Requirement ::
Looking at the listing below, retype exactly the lines starting at the one containing "гардероба для каждого" and ending at the one containing "Черная куртка – это вневременная", both included, and nothing else.
Data under study Block Start
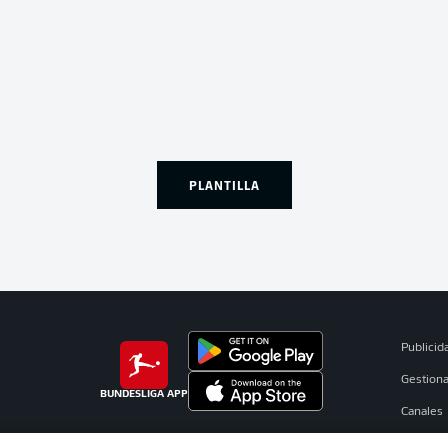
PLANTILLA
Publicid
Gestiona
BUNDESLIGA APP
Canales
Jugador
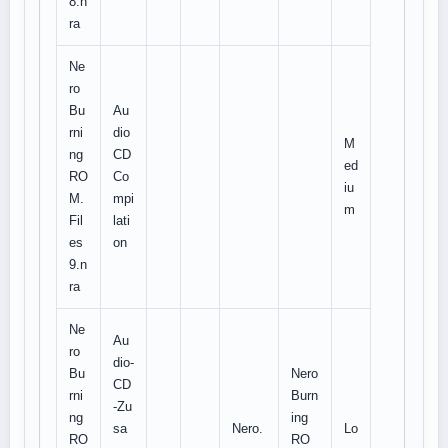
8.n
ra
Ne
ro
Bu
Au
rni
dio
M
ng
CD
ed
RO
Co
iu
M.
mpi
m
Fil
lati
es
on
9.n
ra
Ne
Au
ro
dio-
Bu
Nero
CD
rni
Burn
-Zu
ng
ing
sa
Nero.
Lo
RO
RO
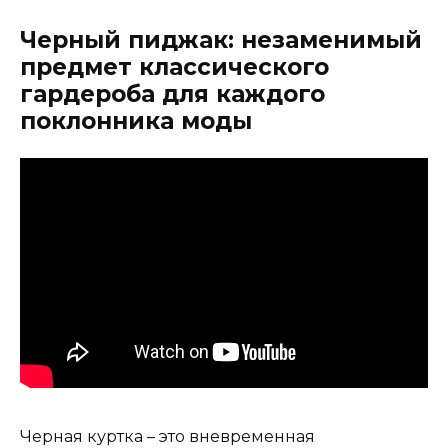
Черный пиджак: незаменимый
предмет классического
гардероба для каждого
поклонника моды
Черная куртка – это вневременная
Data under study Block End
Data under study Block Start
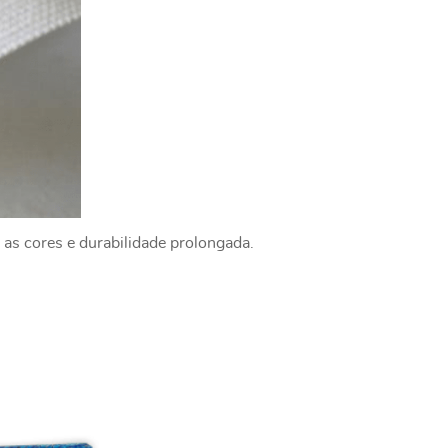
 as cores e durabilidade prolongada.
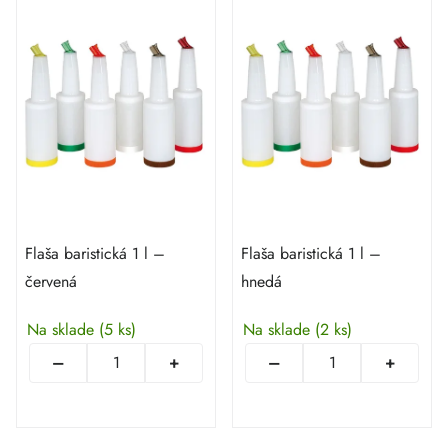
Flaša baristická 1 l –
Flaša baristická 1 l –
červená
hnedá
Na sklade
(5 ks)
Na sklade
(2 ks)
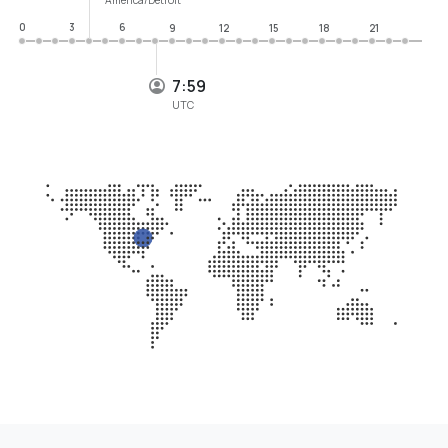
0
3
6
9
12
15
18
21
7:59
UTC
Data under study Block End
Task solution ::
гардероба для каждого
поклонника моды
Черная куртка – это вневременная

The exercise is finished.